Page MenuHomePhabricator

[XL] Bug in lead image data in image-suggestions data pipeline
Closed, ResolvedPublic

Description

Some images have incorrect image.linked.from.wikipedia.lead_image data in weighted_tags in elasticsearch

For example this image has the weighted_tags value image.linked.from.wikipedia.lead_image/Q5296|1000

Querying hive ...

select * from analytics_platform_eng.image_suggestions_lead_image_data where page_id=27288157 and item_id='Q5296' and snapshot='2022-08-22';
OK
page_id	item_id	tag	score	found_on	snapshot
27288157	Q5296	image.linked.from.wikipedia.lead_image	1000	["arwiki"]	2022-08-22

So the data in the search index corresponds to the data in hive, but then when I look at the main page on arwiki (Q5296 is the wikidata id for a wikimedia main page) then the image is nowhere to be seen, and looking at the history the page hasn't been updated since 2021

Event Timeline

CBogen renamed this task from Bug in lead image data in image-suggestions data pipeline to [XL] Bug in lead image data in image-suggestions data pipeline.Sep 21 2022, 4:29 PM

Ok, so I don't think there's a bug after all

This ...

looking at the history the page hasn't been updated since 2021

... ignores changes transcluded from templates and the like

When I look at the mediawiki_imagelinks table in wmf_raw in hive for the snapshot that would have been the most recent when this ticket was raised

hive (wmf_raw)> select * from mediawiki_imagelinks where snapshot='2022-07' and wiki_db='arwiki' and il_to='Al-Ahzab_Battle_map-2.svg';
OK
il_from	il_to	il_from_namespace	snapshot	wiki_db
46	Al-Ahzab_Battle_map-2.svg	0	2022-07	arwiki
...

46 is the page_id of the main page, so that particular file was on the main page when the snapshot was taken, and that's why it was coming up in a search for the main page wikidata id.
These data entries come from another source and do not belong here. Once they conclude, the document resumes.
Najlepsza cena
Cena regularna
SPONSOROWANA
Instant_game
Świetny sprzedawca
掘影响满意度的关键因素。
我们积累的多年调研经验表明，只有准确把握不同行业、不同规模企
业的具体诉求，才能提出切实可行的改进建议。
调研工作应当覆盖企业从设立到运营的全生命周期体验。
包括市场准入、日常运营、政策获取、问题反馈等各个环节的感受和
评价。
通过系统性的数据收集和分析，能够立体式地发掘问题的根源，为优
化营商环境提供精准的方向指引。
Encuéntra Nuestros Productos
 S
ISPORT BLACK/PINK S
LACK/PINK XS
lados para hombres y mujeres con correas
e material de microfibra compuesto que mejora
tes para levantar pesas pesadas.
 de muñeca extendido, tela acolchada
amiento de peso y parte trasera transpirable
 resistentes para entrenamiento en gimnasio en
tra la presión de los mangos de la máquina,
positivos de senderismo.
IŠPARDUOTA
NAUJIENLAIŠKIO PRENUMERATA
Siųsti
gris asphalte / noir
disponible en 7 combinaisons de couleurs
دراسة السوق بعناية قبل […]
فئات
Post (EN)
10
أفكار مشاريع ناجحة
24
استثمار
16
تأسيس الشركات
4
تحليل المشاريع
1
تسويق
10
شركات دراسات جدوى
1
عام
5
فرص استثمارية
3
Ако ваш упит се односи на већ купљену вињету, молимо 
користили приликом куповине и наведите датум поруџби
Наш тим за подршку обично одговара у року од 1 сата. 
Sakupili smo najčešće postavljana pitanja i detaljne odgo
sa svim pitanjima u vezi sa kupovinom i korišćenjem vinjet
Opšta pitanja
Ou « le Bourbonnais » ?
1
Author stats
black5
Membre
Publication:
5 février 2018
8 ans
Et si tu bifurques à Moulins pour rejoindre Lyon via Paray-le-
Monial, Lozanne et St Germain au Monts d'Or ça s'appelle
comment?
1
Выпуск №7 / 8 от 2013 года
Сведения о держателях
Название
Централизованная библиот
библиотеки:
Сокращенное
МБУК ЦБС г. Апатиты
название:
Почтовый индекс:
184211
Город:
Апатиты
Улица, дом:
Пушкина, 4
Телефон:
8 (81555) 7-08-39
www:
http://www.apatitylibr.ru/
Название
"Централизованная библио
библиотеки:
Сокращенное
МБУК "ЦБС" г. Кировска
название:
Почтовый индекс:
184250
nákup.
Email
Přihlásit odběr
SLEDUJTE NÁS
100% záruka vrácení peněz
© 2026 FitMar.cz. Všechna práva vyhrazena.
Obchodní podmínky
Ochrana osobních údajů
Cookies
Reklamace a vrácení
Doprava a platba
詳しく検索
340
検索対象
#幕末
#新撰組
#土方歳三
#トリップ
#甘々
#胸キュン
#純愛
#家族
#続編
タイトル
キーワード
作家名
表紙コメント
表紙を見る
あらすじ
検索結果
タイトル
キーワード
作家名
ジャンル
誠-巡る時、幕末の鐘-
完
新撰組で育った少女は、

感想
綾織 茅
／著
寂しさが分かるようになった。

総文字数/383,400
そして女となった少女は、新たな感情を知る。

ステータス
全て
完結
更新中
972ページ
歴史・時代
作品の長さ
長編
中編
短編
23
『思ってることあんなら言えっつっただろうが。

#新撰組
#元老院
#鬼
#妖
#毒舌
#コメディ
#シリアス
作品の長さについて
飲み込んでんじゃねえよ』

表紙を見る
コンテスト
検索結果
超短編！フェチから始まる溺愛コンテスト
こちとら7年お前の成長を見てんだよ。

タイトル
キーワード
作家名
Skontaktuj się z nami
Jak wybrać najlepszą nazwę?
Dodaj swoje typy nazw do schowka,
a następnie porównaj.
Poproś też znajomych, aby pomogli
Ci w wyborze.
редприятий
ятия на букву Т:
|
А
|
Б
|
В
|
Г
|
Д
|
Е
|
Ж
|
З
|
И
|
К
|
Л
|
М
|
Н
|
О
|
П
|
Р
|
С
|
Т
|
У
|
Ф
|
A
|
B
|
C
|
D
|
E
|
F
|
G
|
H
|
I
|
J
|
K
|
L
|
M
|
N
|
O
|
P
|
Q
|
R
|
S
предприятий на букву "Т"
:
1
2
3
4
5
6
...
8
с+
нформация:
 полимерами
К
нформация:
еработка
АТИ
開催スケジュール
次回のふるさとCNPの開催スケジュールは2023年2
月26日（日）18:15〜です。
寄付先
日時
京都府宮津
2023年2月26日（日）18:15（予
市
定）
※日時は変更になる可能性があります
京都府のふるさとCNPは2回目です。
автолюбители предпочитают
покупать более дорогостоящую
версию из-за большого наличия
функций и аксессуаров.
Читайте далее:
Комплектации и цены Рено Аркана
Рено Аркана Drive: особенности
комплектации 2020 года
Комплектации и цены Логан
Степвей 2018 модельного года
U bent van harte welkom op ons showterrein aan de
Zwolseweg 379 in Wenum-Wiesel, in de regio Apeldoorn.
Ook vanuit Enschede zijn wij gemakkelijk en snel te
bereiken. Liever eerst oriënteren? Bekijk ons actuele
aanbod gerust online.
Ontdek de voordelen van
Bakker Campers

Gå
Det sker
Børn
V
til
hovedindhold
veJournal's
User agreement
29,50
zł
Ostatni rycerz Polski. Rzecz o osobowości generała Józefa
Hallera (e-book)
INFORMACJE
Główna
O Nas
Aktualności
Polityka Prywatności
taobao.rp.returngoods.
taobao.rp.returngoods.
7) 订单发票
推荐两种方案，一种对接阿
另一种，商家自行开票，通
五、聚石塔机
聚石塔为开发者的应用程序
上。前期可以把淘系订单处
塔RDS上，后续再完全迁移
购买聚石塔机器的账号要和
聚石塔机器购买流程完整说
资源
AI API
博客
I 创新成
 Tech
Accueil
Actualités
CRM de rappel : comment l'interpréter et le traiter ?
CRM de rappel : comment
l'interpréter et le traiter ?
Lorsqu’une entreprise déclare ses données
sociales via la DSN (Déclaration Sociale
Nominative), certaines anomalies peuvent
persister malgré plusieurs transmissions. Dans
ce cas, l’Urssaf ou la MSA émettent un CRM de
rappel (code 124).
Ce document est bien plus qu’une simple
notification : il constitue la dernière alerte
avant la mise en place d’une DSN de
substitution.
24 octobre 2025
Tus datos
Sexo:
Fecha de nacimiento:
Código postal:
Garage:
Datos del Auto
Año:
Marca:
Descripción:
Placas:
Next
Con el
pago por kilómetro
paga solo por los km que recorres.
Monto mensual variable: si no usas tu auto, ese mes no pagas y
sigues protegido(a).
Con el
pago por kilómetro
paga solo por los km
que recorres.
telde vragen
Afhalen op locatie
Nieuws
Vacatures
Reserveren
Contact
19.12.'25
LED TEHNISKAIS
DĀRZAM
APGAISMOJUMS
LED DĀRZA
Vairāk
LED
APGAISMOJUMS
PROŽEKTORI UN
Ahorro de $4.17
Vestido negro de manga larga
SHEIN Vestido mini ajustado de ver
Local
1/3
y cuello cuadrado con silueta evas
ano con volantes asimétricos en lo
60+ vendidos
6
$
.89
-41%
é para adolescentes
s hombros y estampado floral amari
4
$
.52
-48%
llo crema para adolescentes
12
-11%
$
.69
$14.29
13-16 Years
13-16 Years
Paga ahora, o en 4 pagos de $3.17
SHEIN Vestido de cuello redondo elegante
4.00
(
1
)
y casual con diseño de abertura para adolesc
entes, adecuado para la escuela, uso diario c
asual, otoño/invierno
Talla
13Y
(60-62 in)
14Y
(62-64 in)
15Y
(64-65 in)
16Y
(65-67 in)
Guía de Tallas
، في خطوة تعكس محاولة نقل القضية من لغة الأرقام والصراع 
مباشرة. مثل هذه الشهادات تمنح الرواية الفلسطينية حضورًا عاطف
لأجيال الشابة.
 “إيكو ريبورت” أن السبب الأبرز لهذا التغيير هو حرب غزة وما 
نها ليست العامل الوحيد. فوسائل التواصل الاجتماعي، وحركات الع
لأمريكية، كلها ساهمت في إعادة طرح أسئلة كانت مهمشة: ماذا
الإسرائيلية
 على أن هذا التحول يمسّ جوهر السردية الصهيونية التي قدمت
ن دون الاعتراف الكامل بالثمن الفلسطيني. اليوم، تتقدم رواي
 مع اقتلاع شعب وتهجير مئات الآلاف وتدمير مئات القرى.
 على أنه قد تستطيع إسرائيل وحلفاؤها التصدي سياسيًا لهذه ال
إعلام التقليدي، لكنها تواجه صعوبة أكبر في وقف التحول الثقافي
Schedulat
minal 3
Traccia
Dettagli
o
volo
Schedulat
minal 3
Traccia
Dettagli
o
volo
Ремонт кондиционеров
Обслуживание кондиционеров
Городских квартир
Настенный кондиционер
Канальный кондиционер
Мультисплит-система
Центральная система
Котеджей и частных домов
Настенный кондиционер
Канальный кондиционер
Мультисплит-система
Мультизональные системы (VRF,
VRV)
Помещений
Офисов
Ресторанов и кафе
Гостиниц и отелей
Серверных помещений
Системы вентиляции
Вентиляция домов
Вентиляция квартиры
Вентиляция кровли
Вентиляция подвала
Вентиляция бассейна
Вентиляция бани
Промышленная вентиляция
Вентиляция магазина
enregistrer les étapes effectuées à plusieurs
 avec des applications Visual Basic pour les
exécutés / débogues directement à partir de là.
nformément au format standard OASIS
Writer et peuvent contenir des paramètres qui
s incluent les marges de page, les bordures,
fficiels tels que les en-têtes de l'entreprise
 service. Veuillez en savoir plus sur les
Have checked other data points, and the data checks out ok each time

So this isn't a bug in the pipeline code, rather it's a consequence of the wmf_raw table dumps only happening once a month, which means that the search index data based on wikipedia lead images (and suggestions based on that in turn) will be out of date a lot of the time for images on wikipedia pages that are updated more frequently than that - main pages being an obvious example

Raised T325629, closing this